● **What needs to be done**: Repeat every record below exactly, but leave out any pictures.

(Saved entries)
----------------

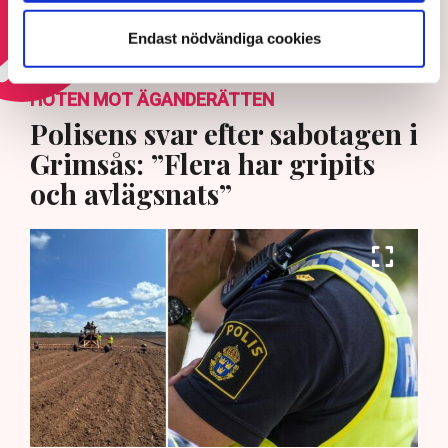
Läs mer om arbetsmiljö
Endast nödvändiga cookies
HOTEN MOT ÄGANDERÄTTEN
Polisens svar efter sabotagen i
Grimsås: ”Flera har gripits
och avlägsnats”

----------------

● **Exercise output**:
Läs mer om arbetsmiljö
Endast nödvändiga cookies
HOTEN MOT ÄGANDERÄTTEN
Polisens svar efter sabotagen i
Grimsås: ”Flera har gripits
och avlägsnats”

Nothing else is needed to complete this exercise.